Hanova students apply and has been accepted to a range of universities throughout the world; destinations include mainly United Kingdom, USA, Canada, Australia, China (Including Hong Kong),Japan, Singapore, South Korea and also other countries in Europe and Asia. Our graduates are studing at the most prestigious universities such as the University of California, Los Angeles (UCLA), Boston College in the United States, University College London (UCL) in the United Kingdom, Yonsei University，Chung-Ang University in the South Korea, McGill University in Canada,ect. For more information, please refer to our university page.
All elite universities recognise and value the IB Diploma programme, because it is a rigorous program that stresses interdisciplinarity, internationalism and extra-curricular activities – all key attributes for future global citizens. These institutions tend to be flexible in terms of the subject requirements to study for most degree programmes but are nevertheless demanding in terms of the total points that must be achieved. The points awarded to a student at the end of the IB DP will be the most important factor in determining the course of choice, wherever the destination.

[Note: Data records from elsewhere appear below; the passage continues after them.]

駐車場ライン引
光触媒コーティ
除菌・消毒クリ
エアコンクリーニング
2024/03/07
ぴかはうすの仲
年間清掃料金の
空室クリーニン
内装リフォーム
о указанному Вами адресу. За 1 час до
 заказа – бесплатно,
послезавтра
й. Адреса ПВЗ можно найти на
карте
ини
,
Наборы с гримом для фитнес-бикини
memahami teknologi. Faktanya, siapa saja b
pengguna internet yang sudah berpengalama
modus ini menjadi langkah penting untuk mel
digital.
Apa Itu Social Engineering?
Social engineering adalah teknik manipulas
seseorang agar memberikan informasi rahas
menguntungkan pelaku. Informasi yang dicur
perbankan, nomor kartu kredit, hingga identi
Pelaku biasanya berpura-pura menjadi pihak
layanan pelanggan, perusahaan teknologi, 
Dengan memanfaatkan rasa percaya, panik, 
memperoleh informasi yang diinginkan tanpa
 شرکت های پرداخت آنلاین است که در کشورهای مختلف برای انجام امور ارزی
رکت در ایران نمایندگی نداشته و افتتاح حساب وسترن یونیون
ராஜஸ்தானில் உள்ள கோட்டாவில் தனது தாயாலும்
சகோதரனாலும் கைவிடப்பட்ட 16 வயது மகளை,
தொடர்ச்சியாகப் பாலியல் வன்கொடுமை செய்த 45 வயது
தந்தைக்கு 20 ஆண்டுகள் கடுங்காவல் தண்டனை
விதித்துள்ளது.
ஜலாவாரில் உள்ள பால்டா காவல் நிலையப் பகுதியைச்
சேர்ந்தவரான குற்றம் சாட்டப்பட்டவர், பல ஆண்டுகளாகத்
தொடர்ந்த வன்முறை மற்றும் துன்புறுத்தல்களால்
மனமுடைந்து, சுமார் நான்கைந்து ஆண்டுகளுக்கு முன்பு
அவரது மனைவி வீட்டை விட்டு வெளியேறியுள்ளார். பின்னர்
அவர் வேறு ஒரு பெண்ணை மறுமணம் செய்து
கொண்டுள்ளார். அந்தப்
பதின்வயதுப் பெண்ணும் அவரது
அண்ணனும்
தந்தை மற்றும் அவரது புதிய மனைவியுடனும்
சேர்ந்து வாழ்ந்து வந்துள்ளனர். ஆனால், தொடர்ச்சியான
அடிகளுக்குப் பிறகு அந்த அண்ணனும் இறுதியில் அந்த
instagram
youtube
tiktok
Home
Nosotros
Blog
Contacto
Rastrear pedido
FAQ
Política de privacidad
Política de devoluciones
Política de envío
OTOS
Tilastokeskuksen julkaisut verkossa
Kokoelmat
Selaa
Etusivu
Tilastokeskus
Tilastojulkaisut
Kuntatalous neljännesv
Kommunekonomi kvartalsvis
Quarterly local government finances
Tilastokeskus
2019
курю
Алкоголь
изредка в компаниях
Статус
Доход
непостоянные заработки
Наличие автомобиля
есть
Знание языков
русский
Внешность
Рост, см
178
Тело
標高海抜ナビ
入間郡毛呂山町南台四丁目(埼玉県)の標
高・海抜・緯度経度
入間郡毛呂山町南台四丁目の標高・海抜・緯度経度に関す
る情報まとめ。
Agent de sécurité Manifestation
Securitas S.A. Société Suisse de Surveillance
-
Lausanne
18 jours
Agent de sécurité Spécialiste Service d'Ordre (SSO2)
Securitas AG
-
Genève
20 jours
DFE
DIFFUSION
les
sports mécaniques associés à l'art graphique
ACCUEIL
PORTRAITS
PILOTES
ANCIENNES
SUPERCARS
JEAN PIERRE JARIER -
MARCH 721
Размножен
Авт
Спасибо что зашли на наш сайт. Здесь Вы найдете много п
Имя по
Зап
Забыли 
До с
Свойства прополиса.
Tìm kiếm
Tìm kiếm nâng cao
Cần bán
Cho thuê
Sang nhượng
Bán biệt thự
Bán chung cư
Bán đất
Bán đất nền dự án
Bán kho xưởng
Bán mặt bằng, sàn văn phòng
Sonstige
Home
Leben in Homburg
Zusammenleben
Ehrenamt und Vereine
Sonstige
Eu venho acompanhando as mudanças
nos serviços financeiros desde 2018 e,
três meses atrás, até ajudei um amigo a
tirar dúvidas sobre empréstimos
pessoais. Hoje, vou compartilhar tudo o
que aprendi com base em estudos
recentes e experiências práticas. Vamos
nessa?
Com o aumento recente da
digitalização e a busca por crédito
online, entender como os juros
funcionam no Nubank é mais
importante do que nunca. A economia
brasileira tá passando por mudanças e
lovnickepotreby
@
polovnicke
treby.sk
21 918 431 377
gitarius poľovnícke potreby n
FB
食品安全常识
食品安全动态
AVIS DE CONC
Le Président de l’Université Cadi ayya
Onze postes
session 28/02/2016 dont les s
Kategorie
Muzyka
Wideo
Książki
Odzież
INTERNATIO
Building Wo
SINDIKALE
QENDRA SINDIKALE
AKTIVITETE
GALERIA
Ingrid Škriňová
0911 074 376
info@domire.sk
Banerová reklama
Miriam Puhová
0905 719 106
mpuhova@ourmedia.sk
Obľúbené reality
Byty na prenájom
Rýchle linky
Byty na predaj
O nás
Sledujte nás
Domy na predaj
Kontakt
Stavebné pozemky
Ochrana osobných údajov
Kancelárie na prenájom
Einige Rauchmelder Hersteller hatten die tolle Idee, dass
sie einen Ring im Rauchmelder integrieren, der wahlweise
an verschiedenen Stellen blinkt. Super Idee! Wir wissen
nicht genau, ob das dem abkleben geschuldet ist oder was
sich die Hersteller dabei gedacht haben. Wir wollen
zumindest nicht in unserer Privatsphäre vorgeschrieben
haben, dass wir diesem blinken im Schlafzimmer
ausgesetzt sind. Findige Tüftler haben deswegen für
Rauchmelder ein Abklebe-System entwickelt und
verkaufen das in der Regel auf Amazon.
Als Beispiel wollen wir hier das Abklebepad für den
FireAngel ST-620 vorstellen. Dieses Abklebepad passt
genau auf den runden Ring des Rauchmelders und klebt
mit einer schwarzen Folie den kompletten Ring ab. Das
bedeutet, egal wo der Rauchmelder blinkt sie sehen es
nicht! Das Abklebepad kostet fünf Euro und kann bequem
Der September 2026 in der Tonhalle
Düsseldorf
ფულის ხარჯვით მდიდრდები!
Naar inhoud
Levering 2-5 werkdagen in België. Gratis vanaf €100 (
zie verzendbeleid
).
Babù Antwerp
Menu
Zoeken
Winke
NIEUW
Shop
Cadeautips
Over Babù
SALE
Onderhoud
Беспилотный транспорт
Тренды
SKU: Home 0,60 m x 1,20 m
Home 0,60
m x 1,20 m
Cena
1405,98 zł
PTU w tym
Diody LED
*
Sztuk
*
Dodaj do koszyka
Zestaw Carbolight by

The main exceptions to this rule tend to be in the STEM areas of study and here it is possible to give clear guidelines. The choices that matter will be the Higher Level subjects rather than those at Standard Level. It is vital that students carry out research to be certain that the subject choices at Higher Level are appropriate and applicable for the university course they may be interested in studying.
Elite universities around the world now want to see that students have challenged themselves, with very demanding academic activities that stretched over several disciplines, as strongly recommended by the IB Learner profile.